[ 
https://issues.apache.org/jira/browse/FLINK-38883?page=com.atlassian.jira.plugin.system.issuetabpanels:all-tabpanel
 ]

Matthias Pohl updated FLINK-38883:
----------------------------------
    Description: 
We noticed an issue where the REST API reported a job being globally terminated 
({{{}FAILED{}}}) but the JRS entry wasn't created (due to some object store 
problems). The external monitor marked that as terminal due to the REST API 
call but the job recovered because no JRS entry existed and the job data wasn't 
cleaned up, i.e. during recovery of the JobManager the job was picked up again.

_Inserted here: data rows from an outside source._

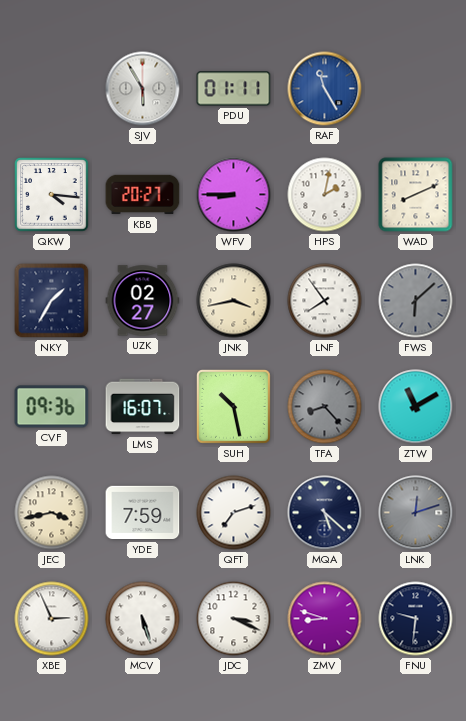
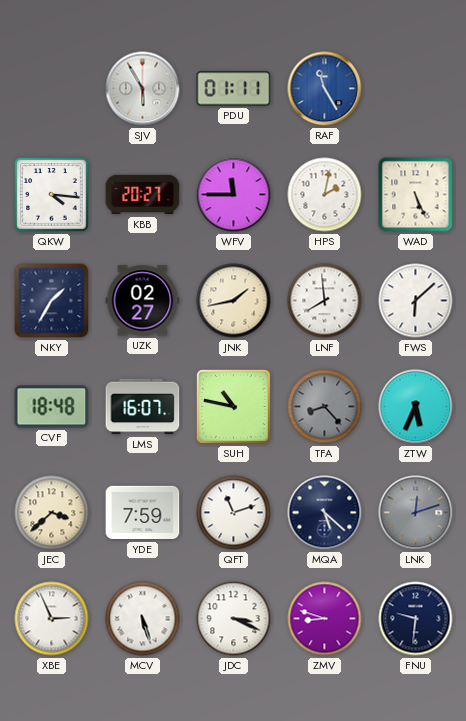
WFV: 8:45 -> 11:45
WAD: 8:11 -> 5:26
JNK: 3:43 -> 1:43
LNF: 7:54 -> 7:59
FWS dial: grey -> white
CVF: 09:36 -> 18:48
SUH: 10:28 -> 10:47
ZTW: 11:10 -> 5:34
JEC: 3:43 -> 3:38
QFT: 7:12 -> 11:12
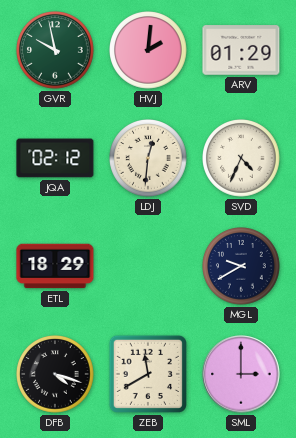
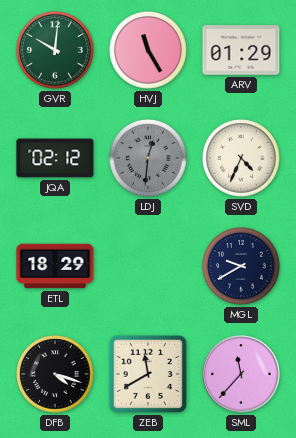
GVR: 9:58 -> 10:01
HVJ: 2:01 -> 11:25
LDJ dial: cream -> grey
SML: 3:00 -> 11:37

Conceptually (and theoretically), the problem stems from the fact that the JRS 
entry is only written after the job reached the globally terminal state (which 
is reported via the REST API). Instead, it should be written before reaching 
that state (i.e. as part of the {{{}CANCELLING{}}}, {{FAILING}} and 
{{FINISHING}} job state; where the latter one doesn't even exist in the job 
state transition graph).

There are different options to handle that problem:
 * Extend the {{JobDetails}} endpoint to include a flag that states whether the 
JRS entry was written for the job. The logic would live in the {{Dispatcher}} 
and might be the least invasive option. The REST API endpoint would need to 
become the only means to determine whether a job actually terminated globally. 
This is mentioned because of the {{stopWithSavepoint}} feature that where the 
result might be misinterpreted as the job is finished even though it doesn't 
include any information about the JRS entry.
 ** The JRS lookup needs to be cached somehow because the REST endpoints would 
be access way more regularly then what the JRS was initially meant to handle 
(lookup during job termination)
 * Retrieve {{JobStatus}} based on whether the JRS entry was written in all the 
{{{}JobStatus{}}}-including REST endpoint on the {{Dispatcher}} side.
 ** Would require some additional logic to store the job's previous status.
 ** Downside: The API is not necessarily aligned with the Flink logs
 * Handle the dirty JRS entry write in the scheduler before finishing the code. 
For the {{{}AdaptiveScheduler{}}}, we could handle such a callback in 
{{{}AdaptiveScheduler#onFinished{}}}. For the {{{}DefaultScheduler{}}}, the 
implementation is a bit trickier because the {{DefaultScheduler}} is closely 
coupled to the {{{}ExecutionGraph{}}}: The {{JobStatus}} transitions to 
{{FINISHED}} in {{DefaultExecutionGraph#jobFinished}}
 ** An easier approach is to use a wrapping class that owns its own 
{{terminationFuture}} that forwards the jobs {{terminationFuture}} in 
{{{}DefaultScheduler{}}}. That way, we could inject the JRS dirty entry writing 
before actually completing the termination future of the the wrapper class.
 ** Another approach is to refactor the DefaultScheduler code to move to a 
state machine approach similar to what the {{AdaptiveScheduler}} is using to 
improve the overall code quality and to decouple the {{ExecutionGraph}} from 
the scheduler. That would be a larger effort though.

  was:
We noticed an issue where the REST API reported a job being globally terminated 
({{FAILED}}) but the JRS entry wasn't created (due to some object store 
problems). The external monitor marked that as terminal due to the REST API 
call but the job recovered because no JRS entry existed and the job data wasn't 
cleaned up, i.e. during recovery of the JobManager the job was picked up again.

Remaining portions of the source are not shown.